In this study, a total of 13,740 individual gastrointestinal helminths were quantified from 380 trapped murine rodent hosts, resulting in a mean abundance (MA) of 36.2 helminths per host and a mean intensity (MI) of 41.6 helminths per host. The mean abundance and mean intensity of helminth infection varied by habitat, but there was no significant difference (Kruskal–Wallis chi-squared = 105.1, p = 0.344). In addition, the highest mean abundance was observed in the murine rodents from the natural forests (MA = 40.6 ± 6.5), while the SWS exhibited the highest mean intensity of helminth infection at 47.6 ± 10.2. Significant variations in gastrointestinal helminth abundance/intensity between the seasons were observed, with the wet season showing higher helminth abundance/intensity than the dry season (Mann–Whitney U test, W = 13,230, p < 0.01). Age, sex, and murine species also significantly impacted (p < 0.01) the abundance and intensity of gastrointestinal helminth infection in the murine rodents; see details in Table 1.

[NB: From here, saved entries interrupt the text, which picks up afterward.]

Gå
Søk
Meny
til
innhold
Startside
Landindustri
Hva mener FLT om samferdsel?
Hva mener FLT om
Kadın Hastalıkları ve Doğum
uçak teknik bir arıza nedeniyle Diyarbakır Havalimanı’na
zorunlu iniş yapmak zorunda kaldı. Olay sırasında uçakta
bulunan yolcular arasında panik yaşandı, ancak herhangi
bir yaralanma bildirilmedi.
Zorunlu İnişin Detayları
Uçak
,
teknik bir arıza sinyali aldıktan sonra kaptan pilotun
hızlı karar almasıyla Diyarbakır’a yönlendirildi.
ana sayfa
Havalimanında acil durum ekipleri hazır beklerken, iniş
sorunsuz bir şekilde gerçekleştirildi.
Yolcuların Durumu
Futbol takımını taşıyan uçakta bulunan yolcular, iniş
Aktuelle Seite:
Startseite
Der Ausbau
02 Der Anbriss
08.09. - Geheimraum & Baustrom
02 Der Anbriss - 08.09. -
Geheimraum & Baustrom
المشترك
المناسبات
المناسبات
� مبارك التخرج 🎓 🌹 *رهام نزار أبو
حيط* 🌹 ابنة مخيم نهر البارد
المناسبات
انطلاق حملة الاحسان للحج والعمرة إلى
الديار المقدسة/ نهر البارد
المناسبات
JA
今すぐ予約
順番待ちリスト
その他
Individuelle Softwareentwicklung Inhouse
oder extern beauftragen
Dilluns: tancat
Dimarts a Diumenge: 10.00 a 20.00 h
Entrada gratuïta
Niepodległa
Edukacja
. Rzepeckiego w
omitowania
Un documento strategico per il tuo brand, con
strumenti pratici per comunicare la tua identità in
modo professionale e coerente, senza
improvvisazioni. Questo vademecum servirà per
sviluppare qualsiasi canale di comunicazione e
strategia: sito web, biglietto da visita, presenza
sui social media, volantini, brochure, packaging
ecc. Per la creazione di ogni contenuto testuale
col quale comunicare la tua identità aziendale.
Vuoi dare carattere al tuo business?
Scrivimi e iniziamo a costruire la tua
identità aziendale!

Species richness and diversity of the gastrointestinal helminths

A total of 16 species (or taxa) of the gastrointestinal helminths were morphologically identified in this study. Trichostrongylidae gen. sp. exhibited the highest population (n = 6,480), followed by Syphacia muris (n = 3,573) and Syphacia obvelata (n = 2,521). Based on the tail morphology, Trichostrongylidae gen. sp. was categorized into three morphotypes: morphotype A (n = 3,676), morphotype B (n = 2,796), and morphotype C (n = 8; Supplementary Figure S2). The total number and prevalence of infection of each helminth are shown in Figure 2 and Supplementary Table S1. Parasite species richness (PSR) was determined through microscopic examination, and the estimated true PSR was calculated using the Chao and Jackknife indices, revealing that the murine rodents living in the natural forest exhibited the highest PSR, with 14 identified species (or distinct taxa), followed by the murine rodents in the SWS and DUL, which hosted 12 species of GI helminths (Table 1). Of the 16 identified GI helminth species, 9 species were consistently found in every type of habitat, including Ascaridae gen. sp., Protospirura siamensis, Syphacia obvelata, Capillaria gastrica, Trichostrongylus morphotype A, Trichostrongylus morphotype B, Hymenolepis diminuta, Vampirolepis nana, and Raillietina spp. In contrast, Notocotylus loeiensis was only found in one murine rodent among the total of 380 murine rodents (Figure 2). GI helminth diversity was assessed using PSR, and the abundance across the habitats was determined using the Shannon–Wiener index, demonstrated varying values for each habitat: 1.63 for the natural forests, 1.52 for the dense understory lands, 1.53 for the sparse understory lands, and 1.38 for the solid waste sites.

Figure 2

Figure 2. The prevalence of gastrointestinal helminth infections (%) varied across different habitat types. Trichostrongylus morphotype A was the most common helminth found in this study, while Trichostrongylus morphotype C was exclusively found in natural forests. The prevalence of the infection was also linked to the presence of specific host species, which varied by habitat. SWS, solid waste sites; NF, natural forests; DUL, dense understory lands; SUL, sparse understory lands.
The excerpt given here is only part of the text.